Addressing climate change and security in the Security Council

Historical archive

Published under: Solberg's Government

Publisher: Ministry of Foreign Affairs

The impacts of climate change affect international peace and security and need to be addressed by the UN Security Council.

Climate change is a key risk to global peace and stability and a risk multiplier in some of the most volatile regions of the world. The effects of climate change can aggravate and prolong conflicts and make it harder to reach and sustain peace. Half of the 20 countries most vulnerable to global warming are also affected by armed conflict, in particular in regions like the Sahel, the Horn of Africa and the Middle East.  

Norway, as an elected member of the Security Council for the period 2021-22, is working to ensure that the Council recognizes the link between climate change and security and addresses climate-related security risks in specific country contexts.

The UN Security Council has primary responsibility for maintaining international peace and security. Addressing climate change - one of the biggest security threats of the 21st century – should be at the core of its mandate. Climate risks cannot be considered in isolation; they cross agenda items and pillars, interlinked with inequality, human rights and gender. In order to achieve sustainable peace and development, conflict prevention and peacebuilding initiatives must be “climate proofed”.
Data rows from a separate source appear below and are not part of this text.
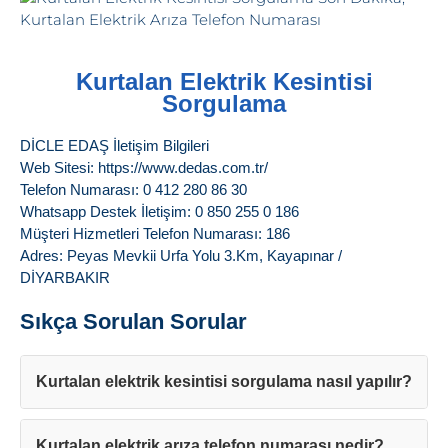
Kurtalan Elektrik Kesintisi
Sorgulama
DİCLE EDAŞ İletişim Bilgileri
Web Sitesi: https://www.dedas.com.tr/
Telefon Numarası: 0 412 280 86 30
Whatsapp Destek İletişim: 0 850 255 0 186
Müşteri Hizmetleri Telefon Numarası: 186
Adres: Peyas Mevkii Urfa Yolu 3.Km, Kayapınar /
DİYARBAKIR
Sıkça Sorulan Sorular
Kurtalan elektrik kesintisi sorgulama nasıl yapılır?
Kurtalan elektrik arıza telefon numarası nedir?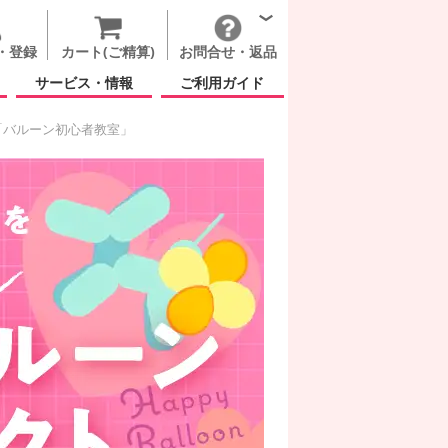
・登録
カート(ご精算)
お問合せ・返品
サービス・情報
ご利用ガイド
「バルーン初心者教室」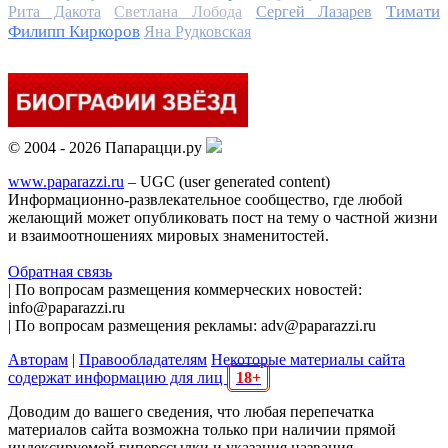
Тимати
Рита Дакота
Светлана Лобода
Сергей Лазарев
Филипп Киркоров
Яна Рудковская
© 2004 - 2026 Папарацци.ру
www.paparazzi.ru
– UGC (user generated content)
Информационно-развлекательное сообщество, где любой
желающий может опубликовать пост на тему о частной жизни
и взаимоотношениях мировых знаменитостей.
Обратная связь
| По вопросам размещения коммерческих новостей:
info@paparazzi.ru
| По вопросам размещения рекламы: adv@paparazzi.ru
Авторам
|
Правообладателям
Некоторые материалы сайта
содержат информацию для лиц
18+
Доводим до вашего сведения, что любая перепечатка
материалов сайта возможна только при наличии прямой
индексируемой гиперссылки и указания названия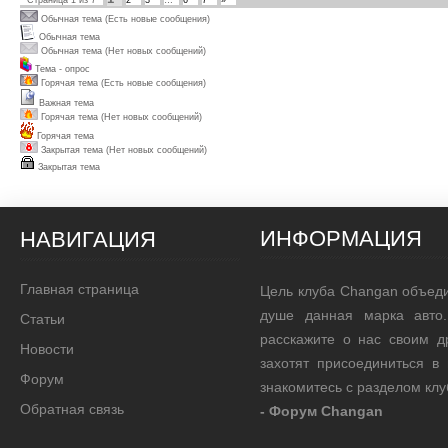
Страница
1
из
7
2
3
…
6
7
»
Обычная тема (Есть новые сообщения)
Обычная тема
Обычная тема (Нет новых сообщений)
Тема - опрос
Горячая тема (Есть новые сообщения)
Важная тема
Горячая тема (Нет новых сообщений)
Горячая тема
Закрытая тема (Нет новых сообщений)
Закрытая тема
ИНФОРМАЦИЯ
НАВИГАЦИЯ
Главная страница
Цель клуба Changan объед
душе данная марка авто.
Статьи
расскажите о нас своим д
Новости
захотят присоединиться в
Форум
знакомитесь с разделом кл
Обратная связь
- Форум Changan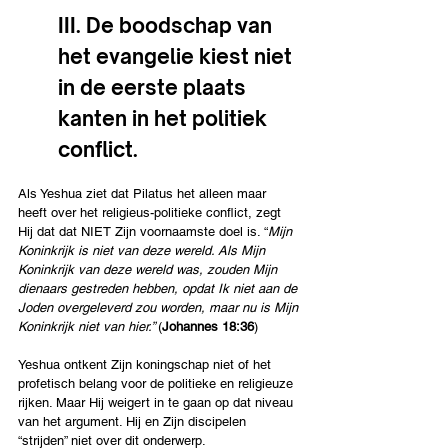
III. De boodschap van 
het evangelie kiest niet 
in de eerste plaats 
kanten in het politiek 
conflict.
Als Yeshua ziet dat Pilatus het alleen maar 
heeft over het religieus-politieke conflict, zegt 
Hij dat dat NIET Zijn voornaamste doel is. “
Mijn 
Koninkrijk is niet van deze wereld. Als Mijn 
Koninkrijk van deze wereld was, zouden Mijn 
dienaars gestreden hebben, opdat Ik niet aan de 
Joden overgeleverd zou worden, maar nu is Mijn 
Koninkrijk niet van hier.” 
(
Johannes 18:36
)
Yeshua ontkent Zijn koningschap niet of het 
profetisch belang voor de politieke en religieuze 
rijken. Maar Hij weigert in te gaan op dat niveau 
van het argument. Hij en Zijn discipelen 
“strijden” niet over dit onderwerp.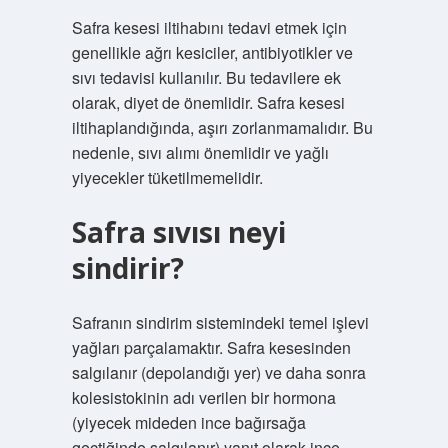
Safra kesesi iltihabını tedavi etmek için
genellikle ağrı kesiciler, antibiyotikler ve
sıvı tedavisi kullanılır. Bu tedavilere ek
olarak, diyet de önemlidir. Safra kesesi
iltihaplandığında, aşırı zorlanmamalıdır. Bu
nedenle, sıvı alımı önemlidir ve yağlı
yiyecekler tüketilmemelidir.
Safra sıvısı neyi
sindirir?
Safranın sindirim sistemindeki temel işlevi
yağları parçalamaktır. Safra kesesinden
salgılanır (depolandığı yer) ve daha sonra
kolesistokinin adı verilen bir hormona
(yiyecek mideden ince bağırsağa
geçtiğinde salgılanır) yanıt olarak ince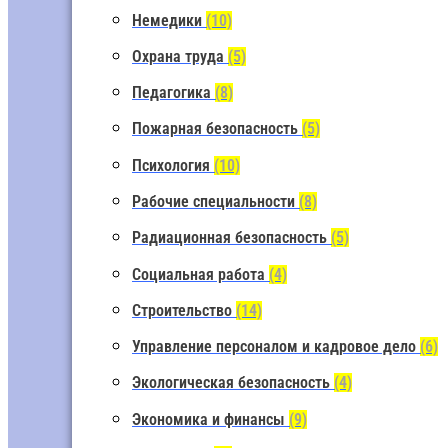
Немедики
(10)
Охрана труда
(5)
Педагогика
(8)
Пожарная безопасность
(5)
Психология
(10)
Рабочие специальности
(8)
Радиационная безопасность
(5)
Социальная работа
(4)
Строительство
(14)
Управление персоналом и кадровое дело
(6)
Экологическая безопасность
(4)
Экономика и финансы
(9)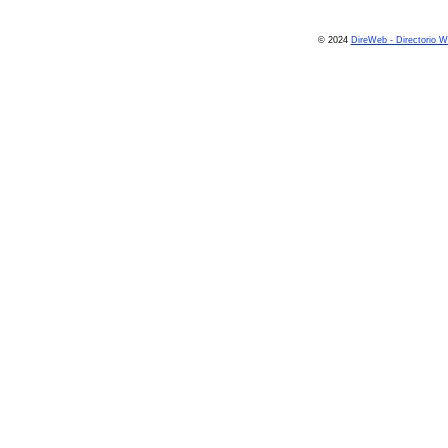
© 2024
DireWeb - Directorio 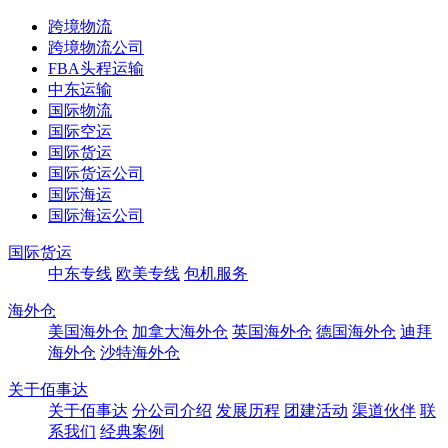
跨境物流
跨境物流公司
FBA头程运输
中东运输
国际物流
国际空运
国际货运
国际货运公司
国际海运
国际海运公司
国际货运
中东专线
欧美专线
包机服务
海外仓
美国海外仓
加拿大海外仓
英国海外仓
德国海外仓
迪拜
海外仓
沙特海外仓
关于佰事达
关于佰事达
分公司介绍
发展历程
团建活动
渠道伙伴
联
系我们
经典案例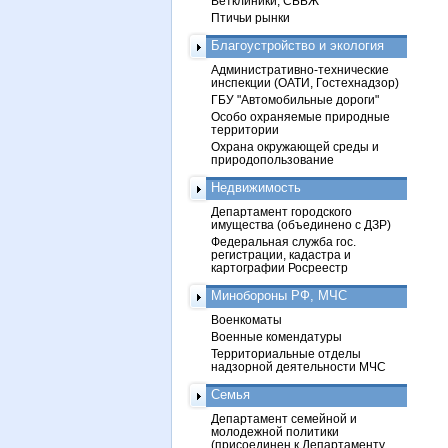
Ветклиники, СББЖ
Птичьи рынки
Благоустройство и экология
Административно-технические
инспекции (ОАТИ, Гостехнадзор)
ГБУ "Автомобильные дороги"
Особо охраняемые природные
территории
Охрана окружающей среды и
природопользование
Недвижимость
Департамент городского
имущества (объединено с ДЗР)
Федеральная служба гос.
регистрации, кадастра и
картографии Росреестр
Минобороны РФ, МЧС
Военкоматы
Военные комендатуры
Территориальные отделы
надзорной деятельности МЧС
Семья
Департамент семейной и
молодежной политики
(присоединен к Департаменту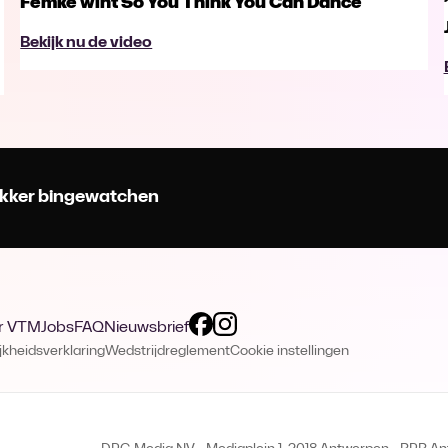
Femke wint So You Think You Can Dance
Bekijk nu de video
 lekker bingewatchen
r VTM
Jobs
FAQ
Nieuwsbrief
jkheidsverklaring
Wedstrijdreglement
Cookie instellingen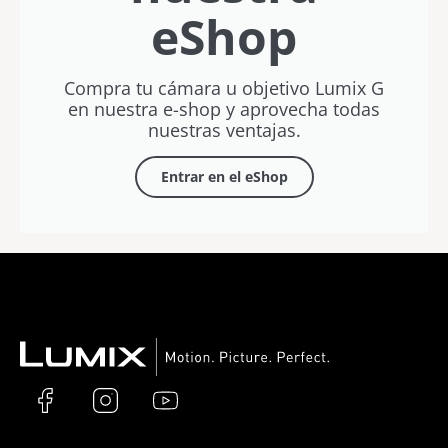
eShop
Compra tu cámara u objetivo Lumix G
en nuestra e-shop y aprovecha todas
nuestras ventajas.
Entrar en el eShop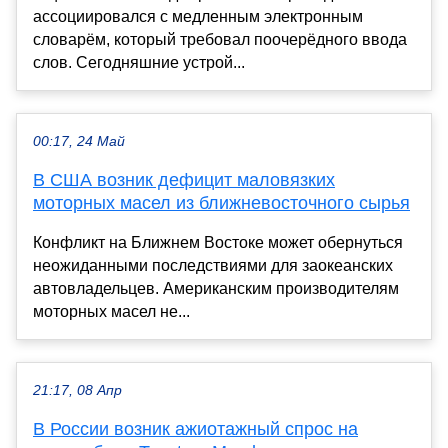
ассоциировался с медленным электронным
словарём, который требовал поочерёдного ввода
слов. Сегодняшние устрой...
00:17, 24 Май
В США возник дефицит маловязких
моторных масел из ближневосточного сырья
Конфликт на Ближнем Востоке может обернуться
неожиданными последствиями для заокеанских
автовладельцев. Американским производителям
моторных масел не...
21:17, 08 Апр
В России возник ажиотажный спрос на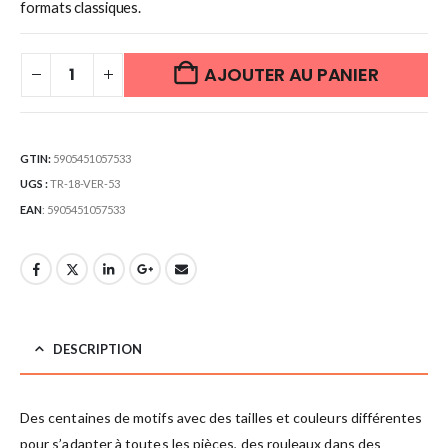
formats classiques.
AJOUTER AU PANIER
GTIN:
5905451057533
UGS :
TR-18-VER-53
EAN
:
5905451057533
DESCRIPTION
Des centaines de motifs avec des tailles et couleurs différentes
pour s’adapter à toutes les pièces, des rouleaux dans des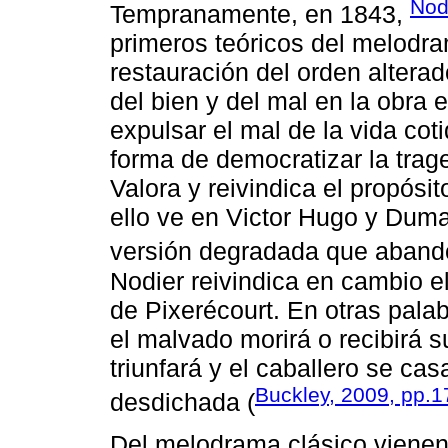
Nod
Tempranamente, en 1843,
primeros teóricos del melodra
restauración del orden alterad
del bien y del mal en la obra 
expulsar el mal de la vida cot
forma de democratizar la trage
Valora y reivindica el propósi
ello ve en Victor Hugo y Dum
versión degradada que abando
Nodier reivindica en cambio 
de Pixerécourt. En otras pala
el malvado morirá o recibirá su 
triunfará y el caballero se cas
Buckley, 2009, pp.
desdichada (
Del melodrama clásico viene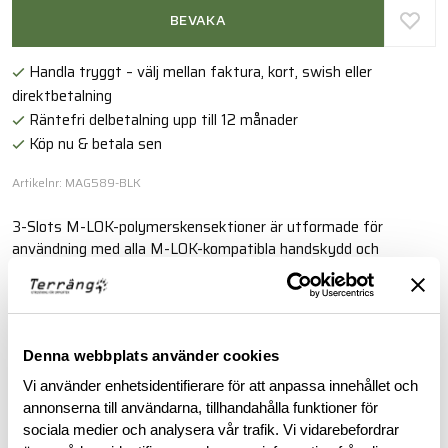
BEVAKA
Handla tryggt – välj mellan faktura, kort, swish eller
direktbetalning
Räntefri delbetalning upp till 12 månader
Köp nu & betala sen
Artikelnr: MAG589-BLK
3-Slots M-LOK-polymerskensektioner är utformade för
användning med alla M-LOK-kompatibla handskydd och
frontends
Läs mer
Denna webbplats använder cookies
Vi använder enhetsidentifierare för att anpassa innehållet och
BESKRIVNING
annonserna till användarna, tillhandahålla funktioner för
sociala medier och analysera vår trafik. Vi vidarebefordrar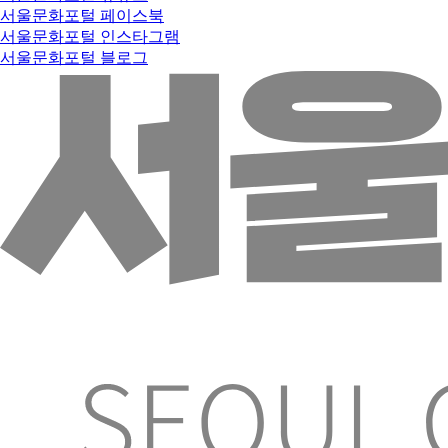
서울문화포털 페이스북
서울문화포털 인스타그램
서울문화포털 블로그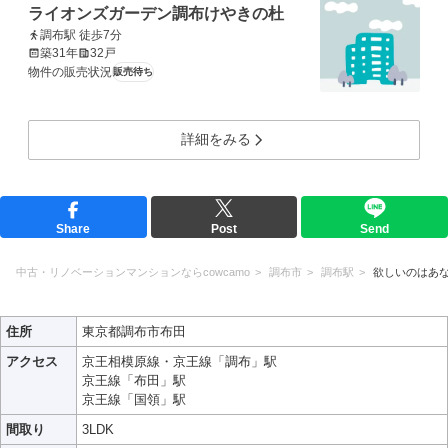
ライオンズガーデン調布けやきの杜
調布駅 徒歩7分
築31年
32戸
物件の販売状況
販売待ち
詳細をみる
Share
Post
Send
中古・リノベーションマンションならcowcamo
調布市
調布駅
欲しいのはあ
住所
東京都調布市布田
アクセス
京王相模原線・京王線「調布」駅
京王線「布田」駅
京王線「国領」駅
間取り
3LDK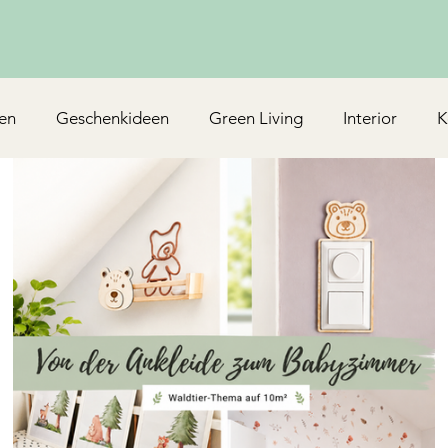
en
Geschenkideen
Green Living
Interior
K
Rezepte/Backen
Mottoparty & Kindergeburtstag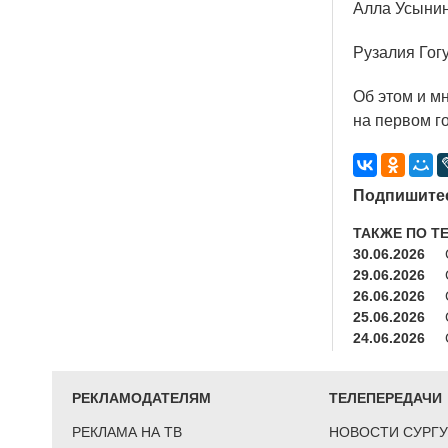
Алла Усынин
Рузалия Гог
Об этом и мн
на первом г
Подпишитес
ТАКЖЕ ПО Т
30.06.2026
29.06.2026
26.06.2026
25.06.2026
24.06.2026
РЕКЛАМОДАТЕЛЯМ
ТЕЛЕПЕРЕДАЧИ
РЕКЛАМА НА ТВ
НОВОСТИ СУРГУ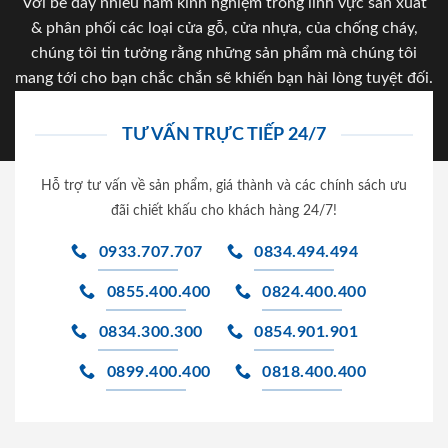
Với bề dày nhiều năm kinh nghiệm trong lĩnh vực sản xuất
& phân phối các loại cửa gỗ, cửa nhựa, của chống cháy,
chúng tôi tin tưởng rằng những sản phẩm mà chúng tôi
mang tới cho bạn chắc chắn sẽ khiến bạn hài lòng tuyệt đối.
TƯ VẤN TRỰC TIẾP 24/7
Hỗ trợ tư vấn về sản phẩm, giá thành và các chính sách ưu
đãi chiết khấu cho khách hàng 24/7!
0933.707.707
0834.494.494
0855.400.400
0824.400.400
0834.300.300
0854.901.901
0899.400.400
0818.400.400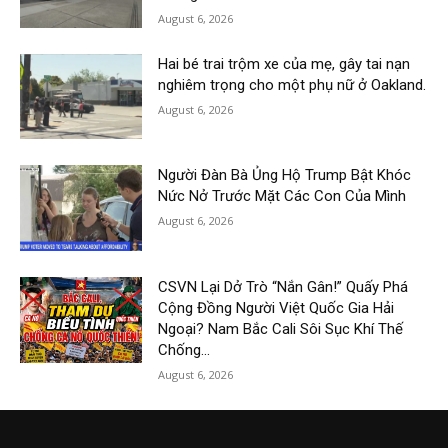
August 6, 2026
Hai bé trai trộm xe của mẹ, gây tai nạn
nghiêm trọng cho một phụ nữ ở Oakland.
August 6, 2026
Người Đàn Bà Ủng Hộ Trump Bật Khóc
Nức Nở Trước Mặt Các Con Của Mình
August 6, 2026
CSVN Lại Dở Trò “Nắn Gân!” Quấy Phá
Cộng Đồng Người Việt Quốc Gia Hải
Ngoại? Nam Bắc Cali Sôi Sục Khí Thế
Chống...
August 6, 2026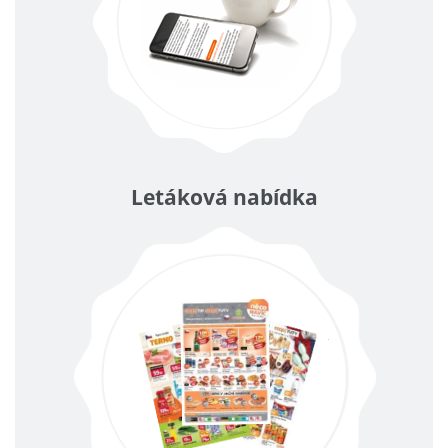
Letáková nabídka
Norway will strive to ensure that:

  • the UN system collaborates with relevant actors to jointly develop sound climate risk analyses and forecasts, including multi-hazard Early Warning and Response Systems, with clear recommendations for action, building on existing mechanisms, such as the Climate Security Mechanism. Norway has provided about USD 1 million in support to the mechanism for 2019-21.
  • our understanding and knowledge of climate risks are improved and enabling us to act quickly and effectively. Read more about Norway’s support for increasing knowledge about the risks of climate change on peace and security
  • climate risk becomes an integrated part of the conflict prevention agenda. UN Member States, the Secretariat, the Security Council, and the leadership of UN missions and operations must factor in climate risks, and their peace and security impacts, in all conflict prevention and peacebuilding activities.
  • conflict prevention and peacebuilding initiatives are climate proofed so that we can achieve lasting peace settlements and sustainable development. The advisory role of the Peacebuilding Commission on climate risks should be enhanced.
  • climate and security are included in country specific reporting and briefings to the UN General Assembly, UN Security Council, and Economic and Social Council (Ecosoc), including sharing of best practices.
  • support to, and cooperation with, regional and sub-regional organizations, such as the African Union, on climate and security are strengthened.
  • support to adaptation to climate change is increased, in particular in fragile and conflict-affected states. Women, civil society, youth and indigenous peoples are crucial agents of change in this work.
  • Norway supports the call for a biennial forward-looking report of the Secretary General on climate related security risks and the call to appoint a UN Special Representative (SRSG) on climate and security.